Your answer must be the data repeated exactly, with no pictures in it.

▶ DATA SHOWN:
- - -

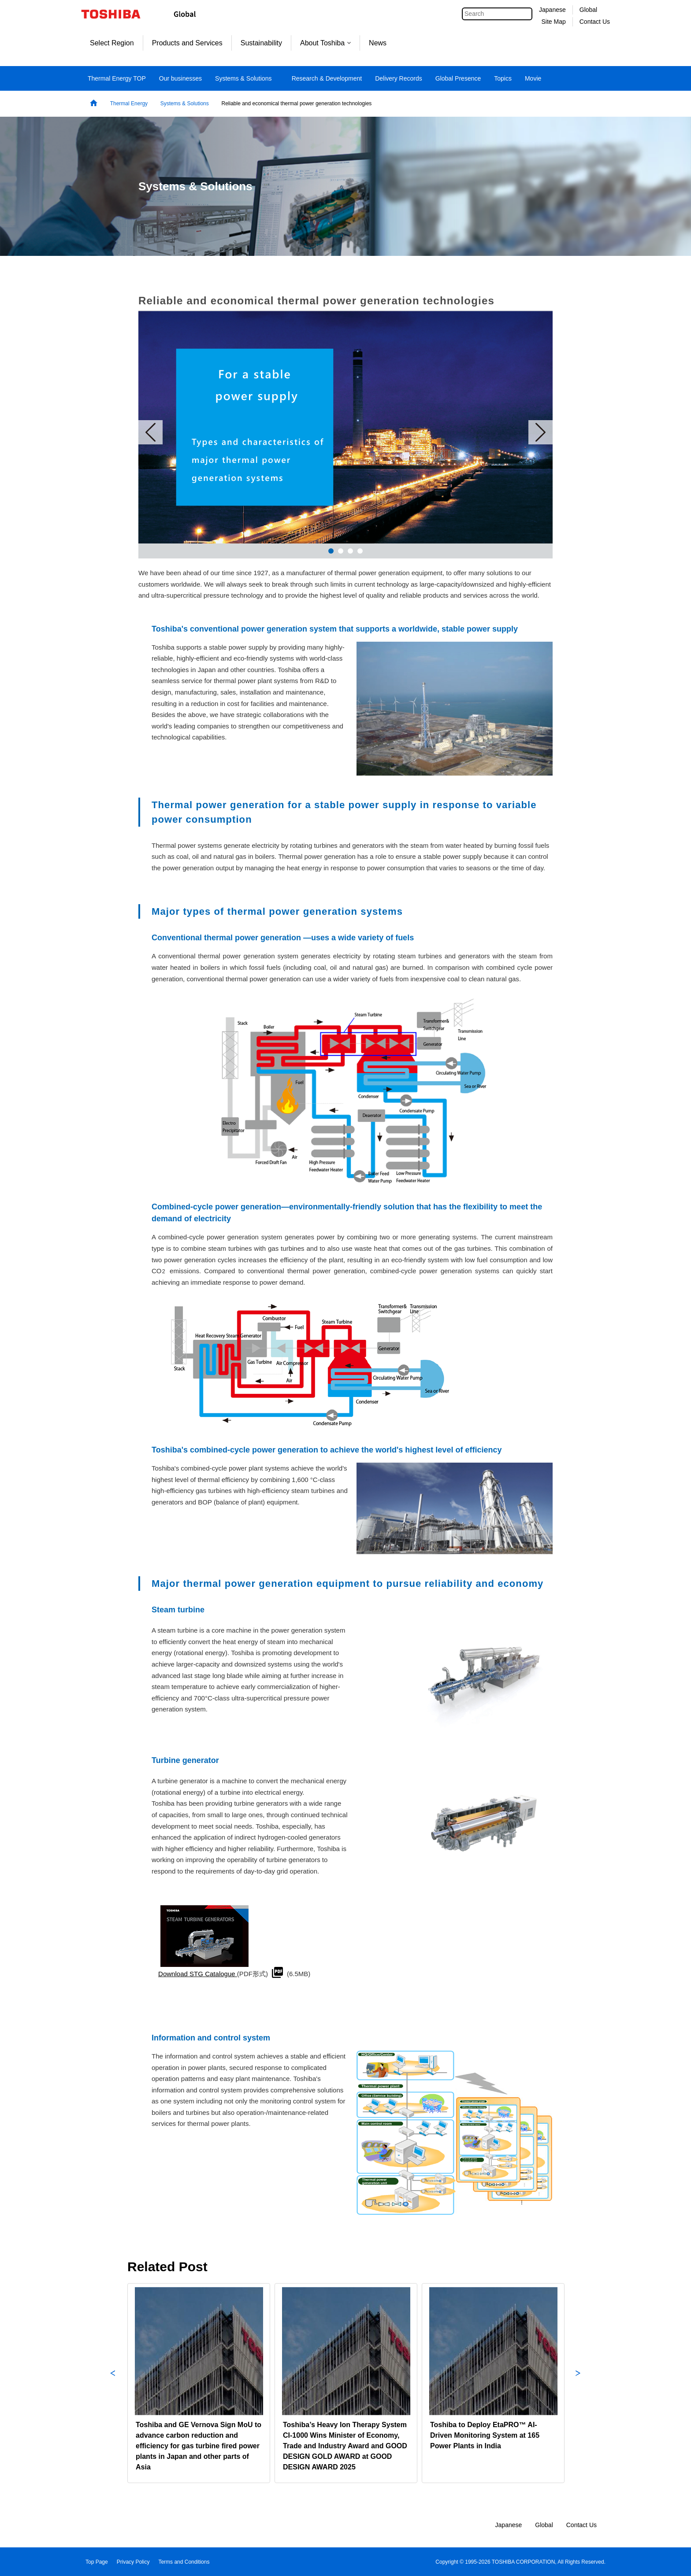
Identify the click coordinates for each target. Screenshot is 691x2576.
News (377, 43)
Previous (113, 2383)
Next (540, 432)
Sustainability (261, 43)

- - -

▶ YOUR RESPONSE:
Identify the click coordinates for each target. Screenshot is 691x2576.
News (377, 43)
Previous (113, 2383)
Next (540, 432)
Sustainability (261, 43)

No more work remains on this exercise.